The curriculum is in black and white, which makes it bland but ideal for photocopying.
F. Visual Quality
Paper weight is heavy enough, print is mostly easy to read without much of body text in capital letters.

Some pages have a lot of information, but there is a good layout for each activity.
G. Headings/Cueing Devices
Clear headings are provided for each topic area. Cueing devices (shading, boxes, arrows, etc.) are used to direct attention to key points.
H. Approximate Reading Level
Reading level is at 6th, 7th or 8th grade level.

For adult and teen volunteer leaders.

Web Sites
A. Currentness of Information
Web site information is current; there are no broken hyperlinks.
B. Readability
Text size is adequate for viewing. Some portions of text difficult to read.

The web site is designed to promote the curriculum and hard copy manual. Pages are heavy with text and have been converted from the written manual instead of developed specifically for the web.
C. Navigation
Navigation through the web site is logical and aided by navigation buttons and a site map or search tool.

The web site has navigation for educators, parents and youth, though with very limited material for each group. However, it provides several helpful links. There are no additional games or activities for youth on the web site.

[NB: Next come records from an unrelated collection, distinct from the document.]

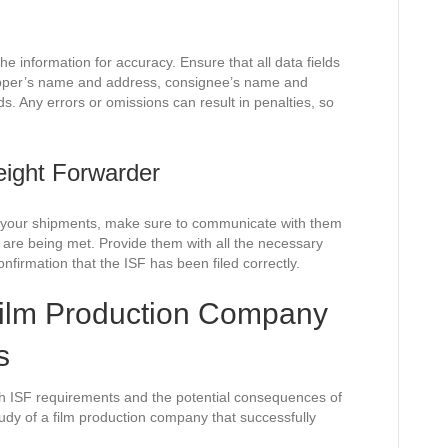
he information for accuracy. Ensure that all data fields
hipper’s name and address, consignee’s name and
s. Any errors or omissions can result in penalties, so
ight Forwarder
le your shipments, make sure to communicate with them
 are being met. Provide them with all the necessary
nfirmation that the ISF has been filed correctly.
ilm Production Company
s
ith ISF requirements and the potential consequences of
tudy of a film production company that successfully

Overall Comments on Resource Reviewed

A. Positive Points of the Reviewed Resource:
This curriculum is very well researched and has lots of fun activity ideas for the age group (8-11 years). Each module emphasizes healthy eating and fun physical activity. Gearing the curriculum to volunteer leaders makes it more affordable, as are the materials and other resources needed for the activities.
B. Points that Could Be Improved:
Development of the web site to keep youth engaged after they have completed the curriculum, and to provide a resource for volunteer leaders. Including some full-color posters would be helpful.
C. General Comments
This curriculum is a welcome addition to the toolbox of educational ideas. Activities tested well with two 8-year olds.
D. Overall Summary
This curriculum is a complete, "turn-key" package to integrate MyPyramid basics and helps make physical activity fun. It is inexpensive and easy to implement, but it does not include audio-visuals, so it depends heavily on the teaching skills and enthusiasm of the group leader to keep youth engaged.

Reviewer Rating
Any opinions expressed about any resource in this web site (either expressly or implied) are solely and completely the responsibility of the reviewer and do not necessarily represent the views or opinions of the Society for Nutrition Education and Behavior.